1. Mathematical Foundations and Classical Formulation

The standard LM method addresses the minimization of sum-of-squares objectives of the form

$\min_{x\in\mathbb{R}^n}~f(x) = \frac{1}{2} \|F(x)\|^2,$

where $F:\mathbb{R}^n\to\mathbb{R}^m$ is twice continuously differentiable. The method forms a local quadratic (Gauss–Newton) model at iterate $x_k$ : $m_k(s) = \frac{1}{2} \|F(x_k) + J_k s\|^2 + \frac{1}{2} \lambda_k \|s\|^2,$ with $J_k = J(x_k) = \nabla F(x_k)$ and a scalar damping parameter $\lambda_k > 0$ . The LM update is obtained by solving

$(J_k^T J_k + \lambda_k I) s_k = -J_k^T F(x_k),$

so that $x_{k+1} = x_k + s_k$ (Bergou et al., 2020, Philipps et al., 2020). As $\lambda_k\to 0$ , LM becomes Gauss–Newton; as $\lambda_k \to \infty$ , it recovers gradient descent.

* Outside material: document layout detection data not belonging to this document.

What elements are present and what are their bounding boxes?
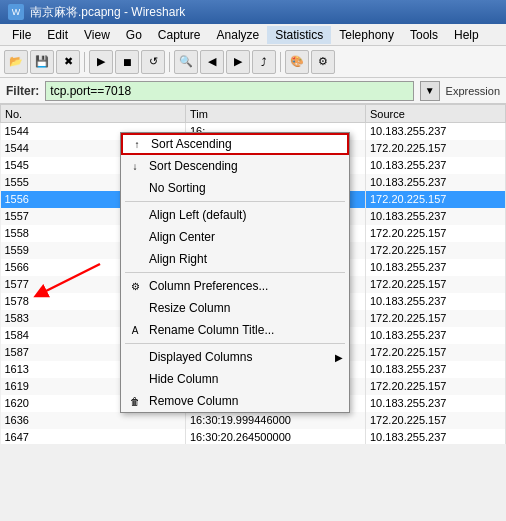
toolbar-close[interactable]: ✖ xyxy=(56,50,80,74)
toolbar-sep-1 xyxy=(84,52,85,72)
context-menu-icon: ↑ xyxy=(129,136,145,152)
menu-analyze[interactable]: Analyze xyxy=(209,26,268,44)
context-menu-label: Remove Column xyxy=(149,394,238,408)
context-menu-item-hide-column[interactable]: Hide Column xyxy=(121,368,349,390)
context-menu-item-displayed-columns[interactable]: Displayed Columns▶ xyxy=(121,346,349,368)
context-menu-separator xyxy=(125,272,345,273)
cell-source: 172.20.225.157 xyxy=(366,412,506,429)
context-menu-label: Rename Column Title... xyxy=(149,323,274,337)
toolbar-open[interactable]: 📂 xyxy=(4,50,28,74)
cell-source: 10.183.255.237 xyxy=(366,293,506,310)
menu-help[interactable]: Help xyxy=(446,26,487,44)
context-menu-label: Sort Ascending xyxy=(151,137,232,151)
context-menu-label: No Sorting xyxy=(149,181,206,195)
cell-source: 172.20.225.157 xyxy=(366,276,506,293)
toolbar-save[interactable]: 💾 xyxy=(30,50,54,74)
col-time[interactable]: Tim xyxy=(186,105,366,123)
context-menu-label: Align Left (default) xyxy=(149,208,246,222)
cell-source: 172.20.225.157 xyxy=(366,225,506,242)
context-menu-label: Resize Column xyxy=(149,301,230,315)
cell-source: 10.183.255.237 xyxy=(366,174,506,191)
menu-capture[interactable]: Capture xyxy=(150,26,209,44)
filter-expression-btn[interactable]: Expression xyxy=(446,85,500,97)
toolbar-jump[interactable]: ⤴ xyxy=(252,50,276,74)
toolbar-prev[interactable]: ◀ xyxy=(200,50,224,74)
cell-source: 172.20.225.157 xyxy=(366,378,506,395)
toolbar-prefs[interactable]: ⚙ xyxy=(311,50,335,74)
context-menu-icon: ⚙ xyxy=(127,278,143,294)
cell-source: 172.20.225.157 xyxy=(366,242,506,259)
table-row[interactable]: 1636 16:30:19.999446000 172.20.225.157 xyxy=(1,412,506,429)
menu-statistics[interactable]: Statistics xyxy=(267,26,331,44)
table-row[interactable]: 1647 16:30:20.264500000 10.183.255.237 xyxy=(1,429,506,445)
context-menu-label: Align Center xyxy=(149,230,215,244)
table-header-row: No. Tim Source xyxy=(1,105,506,123)
packet-list-container: No. Tim Source 1544 16: 10.183.255.237 1… xyxy=(0,104,506,444)
context-menu-label: Align Right xyxy=(149,252,207,266)
context-menu-icon: A xyxy=(127,322,143,338)
cell-no: 1647 xyxy=(1,429,186,445)
toolbar-start[interactable]: ▶ xyxy=(89,50,113,74)
submenu-arrow-icon: ▶ xyxy=(335,352,343,363)
context-menu-item-resize-column[interactable]: Resize Column xyxy=(121,297,349,319)
context-menu: ↑Sort Ascending↓Sort DescendingNo Sortin… xyxy=(120,132,350,413)
menu-go[interactable]: Go xyxy=(118,26,150,44)
cell-time: 16:30:20.264500000 xyxy=(186,429,366,445)
col-source[interactable]: Source xyxy=(366,105,506,123)
cell-source: 10.183.255.237 xyxy=(366,123,506,140)
context-menu-separator xyxy=(125,343,345,344)
window-title: 南京麻将.pcapng - Wireshark xyxy=(30,4,185,21)
menu-edit[interactable]: Edit xyxy=(39,26,76,44)
cell-source: 10.183.255.237 xyxy=(366,259,506,276)
cell-source: 10.183.255.237 xyxy=(366,429,506,445)
context-menu-item-align-center[interactable]: Align Center xyxy=(121,226,349,248)
filter-label: Filter: xyxy=(6,84,39,98)
context-menu-item-sort-descending[interactable]: ↓Sort Descending xyxy=(121,155,349,177)
context-menu-icon: ↓ xyxy=(127,158,143,174)
filter-dropdown-btn[interactable]: ▼ xyxy=(420,81,440,101)
menu-bar: File Edit View Go Capture Analyze Statis… xyxy=(0,24,506,46)
toolbar-restart[interactable]: ↺ xyxy=(141,50,165,74)
cell-source: 172.20.225.157 xyxy=(366,140,506,157)
menu-view[interactable]: View xyxy=(76,26,118,44)
toolbar-sep-3 xyxy=(280,52,281,72)
context-menu-icon: 🗑 xyxy=(127,393,143,409)
filter-input[interactable] xyxy=(45,81,413,101)
menu-file[interactable]: File xyxy=(4,26,39,44)
context-menu-item-align-left-default-[interactable]: Align Left (default) xyxy=(121,204,349,226)
context-menu-label: Displayed Columns xyxy=(149,350,252,364)
menu-telephony[interactable]: Telephony xyxy=(331,26,402,44)
cell-source: 172.20.225.157 xyxy=(366,344,506,361)
context-menu-label: Hide Column xyxy=(149,372,218,386)
app-icon: W xyxy=(8,4,24,20)
toolbar-search[interactable]: 🔍 xyxy=(174,50,198,74)
col-no[interactable]: No. xyxy=(1,105,186,123)
context-menu-label: Sort Descending xyxy=(149,159,238,173)
context-menu-item-no-sorting[interactable]: No Sorting xyxy=(121,177,349,199)
menu-tools[interactable]: Tools xyxy=(402,26,446,44)
toolbar-color[interactable]: 🎨 xyxy=(285,50,309,74)
cell-source: 10.183.255.237 xyxy=(366,327,506,344)
title-bar: W 南京麻将.pcapng - Wireshark xyxy=(0,0,506,24)
context-menu-item-sort-ascending[interactable]: ↑Sort Ascending xyxy=(121,133,349,155)
filter-bar: Filter: ▼ Expression xyxy=(0,78,506,104)
toolbar-stop[interactable]: ⏹ xyxy=(115,50,139,74)
cell-source: 172.20.225.157 xyxy=(366,310,506,327)
context-menu-item-column-preferences-[interactable]: ⚙Column Preferences... xyxy=(121,275,349,297)
cell-source: 10.183.255.237 xyxy=(366,361,506,378)
cell-no: 1636 xyxy=(1,412,186,429)
cell-source: 10.183.255.237 xyxy=(366,157,506,174)
cell-source: 172.20.225.157 xyxy=(366,191,506,208)
toolbar-next[interactable]: ▶ xyxy=(226,50,250,74)
context-menu-item-remove-column[interactable]: 🗑Remove Column xyxy=(121,390,349,412)
toolbar-sep-2 xyxy=(169,52,170,72)
cell-source: 10.183.255.237 xyxy=(366,208,506,225)
cell-time: 16:30:19.999446000 xyxy=(186,412,366,429)
cell-source: 10.183.255.237 xyxy=(366,395,506,412)
context-menu-separator xyxy=(125,201,345,202)
context-menu-label: Column Preferences... xyxy=(149,279,268,293)
context-menu-item-align-right[interactable]: Align Right xyxy=(121,248,349,270)
context-menu-item-rename-column-title-[interactable]: ARename Column Title... xyxy=(121,319,349,341)
toolbar: 📂 💾 ✖ ▶ ⏹ ↺ 🔍 ◀ ▶ ⤴ 🎨 ⚙ xyxy=(0,46,506,78)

In maximum likelihood estimation for exponential families, LM generalizes to

$\theta^{(t+1)} = \theta^{(t)} - [H_l(\theta^{(t)}) + \gamma^{(t)}P(\theta^{(t)})]^{-1} s(\theta^{(t)}),$

where $H_l$ is the observed Hessian and $P$ is a user-chosen negative-definite penalty, often $P = \operatorname{diag} H_l$ (Giordan et al., 2014).

2. Damping Parameter Adaptation and Trust-Region Interpretation

The choice and update of the damping parameter $\lambda_k$ critically affect LM performance. Standard update strategies involve decrease of $\lambda_k$ when a step yields sufficient reduction in $f(x)$ (step acceptance), and increase otherwise:

If $f(x_k + s_k) < f(x_k)$ , then $\lambda_{k+1} = \rho \lambda_k$ , $\rho \in (0,1)$ ;
Else, $\lambda_{k+1} = \tau \lambda_k$ , $\tau > 1$ (Protic et al., 2021). The "gain ratio"

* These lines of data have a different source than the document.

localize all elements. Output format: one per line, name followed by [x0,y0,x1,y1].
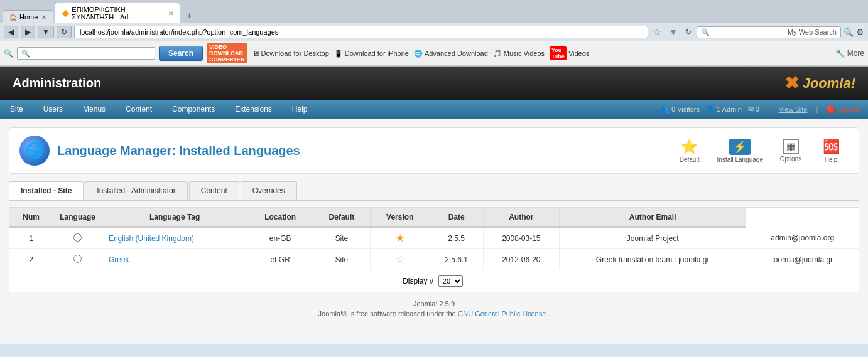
footer-credit: Joomla!® is free software released under… [16,310,852,317]
admin-nav-right: 👥 0 Visitors 👤 1 Admin ✉ 0 | View Site |… [661,105,868,114]
music-videos-label: Music Videos [504,50,545,57]
row1-default-star[interactable]: ★ [396,233,404,243]
display-bar: Display # 20 [9,270,859,292]
nav-content[interactable]: Content [116,100,162,119]
col-num: Num [9,208,53,228]
address-bar[interactable] [74,26,648,38]
tab-installed-admin[interactable]: Installed - Administrator [85,181,187,200]
settings-wrench-icon: 🔧 [835,49,845,58]
search-submit-icon[interactable]: 🔍 [844,28,854,37]
admin-status[interactable]: 👤 1 Admin [706,105,742,114]
forward-button[interactable]: ▶ [21,26,35,38]
search-button[interactable]: Search [159,46,203,61]
help-button[interactable]: 🆘 Help [813,136,849,166]
row1-radio-input[interactable] [73,233,82,242]
toolbar-video-converter[interactable]: VIDEODOWNLOADCONVERTER [207,43,247,63]
nav-menus[interactable]: Menus [73,100,116,119]
row1-language-link[interactable]: English (United Kingdom) [109,234,194,243]
view-site-link[interactable]: View Site [779,105,808,113]
iphone-icon: 📱 [334,50,343,58]
toolbar-youtube[interactable]: YouTube Videos [550,46,589,60]
row1-version: 2.5.5 [430,227,483,249]
admin-icon: 👤 [706,105,715,114]
row2-default-star[interactable]: ☆ [396,254,404,265]
row2-language-link[interactable]: Greek [109,255,129,264]
tab-installed-site[interactable]: Installed - Site [9,181,84,200]
table-header-row: Num Language Language Tag Location Defau… [9,208,859,228]
more-button[interactable]: 🔧 More [835,49,864,58]
refresh-button[interactable]: ↻ [57,26,72,38]
languages-table: Num Language Language Tag Location Defau… [9,207,859,270]
row2-location: Site [313,249,370,270]
row2-language[interactable]: Greek [102,249,247,270]
tab-content[interactable]: Content [189,181,239,200]
display-label: Display # [403,277,433,285]
browser-search-input[interactable] [710,28,785,36]
download-iphone-label: Download for iPhone [345,50,409,57]
back-button[interactable]: ◀ [4,26,18,38]
row1-tag: en-GB [247,227,313,249]
admin-label: 1 Admin [717,105,742,113]
tabs-area: Installed - Site Installed - Administrat… [9,181,859,201]
reload-icon[interactable]: ↻ [683,28,694,36]
admin-area: Administration ✖ Joomla! Site Users Menu… [0,67,868,344]
row2-radio [53,249,102,270]
col-default: Default [313,208,370,228]
messages-status[interactable]: ✉ 0 [748,105,759,114]
install-language-button[interactable]: ⚡ Install Language [712,136,768,166]
admin-title: Administration [13,76,101,90]
default-action-button[interactable]: ⭐ Default [672,136,707,166]
tab-home[interactable]: 🏠 Home ✕ [3,10,53,23]
nav-users[interactable]: Users [33,100,73,119]
browser-search-area: 🔍 My Web Search [697,26,841,38]
visitors-status[interactable]: 👥 0 Visitors [661,105,700,114]
admin-nav-left: Site Users Menus Content Components Exte… [0,100,318,119]
row2-radio-input[interactable] [73,255,82,263]
search-input[interactable] [17,47,155,60]
toolbar-advanced-download[interactable]: 🌐 Advanced Download [414,50,488,58]
row2-date: 2012-06-20 [483,249,559,270]
col-tag: Language Tag [102,208,247,228]
row2-default[interactable]: ☆ [370,249,430,270]
tab-home-close[interactable]: ✕ [41,14,46,21]
lightning-icon: ⚡ [729,139,751,155]
options-label: Options [780,156,801,163]
col-email: Author Email [560,208,746,228]
admin-nav: Site Users Menus Content Components Exte… [0,100,868,119]
toolbar-download-iphone[interactable]: 📱 Download for iPhone [334,50,409,58]
page-header: 🌐 Language Manager: Installed Languages … [9,127,859,174]
row2-version: 2.5.6.1 [430,249,483,270]
music-icon: 🎵 [493,50,502,58]
settings-icon[interactable]: ⚙ [856,27,864,37]
bookmark-star-icon[interactable]: ☆ [651,27,664,37]
tab-joomla-close[interactable]: ✕ [168,10,173,17]
nav-components[interactable]: Components [162,100,225,119]
home-favicon: 🏠 [9,14,17,21]
row1-num: 1 [9,227,53,249]
nav-help[interactable]: Help [282,100,318,119]
nav-extensions[interactable]: Extensions [225,100,282,119]
options-button[interactable]: ▦ Options [773,136,808,166]
nav-site[interactable]: Site [0,100,33,119]
new-tab-button[interactable]: + [182,8,197,23]
bookmark-down-icon[interactable]: ▼ [666,27,680,37]
visitors-label: 0 Visitors [671,105,700,113]
logout-button[interactable]: 🔴 Log out [827,105,860,114]
col-author: Author [483,208,559,228]
history-button[interactable]: ▼ [38,26,54,38]
row1-default[interactable]: ★ [370,227,430,249]
tab-joomla[interactable]: 🔶 ΕΠΙΜΟΡΦΩΤΙΚΗ ΣΥΝΑΝΤΗΣΗ - Ad... ✕ [55,3,180,23]
footer-version: Joomla! 2.5.9 [16,300,852,307]
tab-home-label: Home [19,13,38,21]
toolbar-music-videos[interactable]: 🎵 Music Videos [493,50,545,58]
joomla-favicon: 🔶 [62,10,69,17]
row2-num: 2 [9,249,53,270]
footer-license-link[interactable]: GNU General Public License [458,310,546,317]
page-title-area: 🌐 Language Manager: Installed Languages [19,136,300,166]
footer-credit-text: Joomla!® is free software released under… [318,310,456,317]
default-label: Default [680,156,700,163]
row1-language[interactable]: English (United Kingdom) [102,227,247,249]
toolbar-download-desktop[interactable]: 🖥 Download for Desktop [252,50,329,57]
display-select[interactable]: 20 [438,275,463,287]
tab-overrides[interactable]: Overrides [241,181,297,200]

$\rho_k = \frac{f(x_k) - f(x_k + s_k)}{m_k(0) - m_k(s_k)}$

can be used to refine updates, as in $\lambda_{k+1} = \lambda_k \max\{1/3, 1-(2\rho_k-1)^3\}$ if $\rho_k > 0$ (Giordan et al., 2014, Philipps et al., 2020, Nadjiasngar et al., 2011). This dynamic adjustment underpins the trust-region interpretation of LM, constraining step size to maintain stability and guarantee monotonic decrease of the residual norm.

3. Convergence Properties: Local and Global Behavior

The LM method is globally convergent under mild regularity and bounded level-set assumptions. For the unconstrained case, if $F$ is twice differentiable and the Jacobian is Lipschitz and bounded, the sequence $\{x_k\}$ converges to stationary points of $f$ , and an upper bound on the number of iterations to achieve gradient norm $\leq \epsilon$ is $\widetilde{O}(\epsilon^{-2})$ (Bergou et al., 2020).

Local convergence is guaranteed to be at least linear, and becomes quadratic in the so-called "zero-residual" regime (true solution $F(x_*) = 0$ ) provided the error-bound condition holds: $\operatorname{dist}(x, X^*) \leq M \|F(x) - F(\bar{x})\|,$ where $X^*$ is the set of minimizers. In the nonzero-residual case, the rate is linear (Bergou et al., 2020). For nonlinear inverse problems and certain regularized settings, it is possible to ensure quadratic local convergence by adaptively choosing regularization to match the data misfit (Daijun et al., 2015).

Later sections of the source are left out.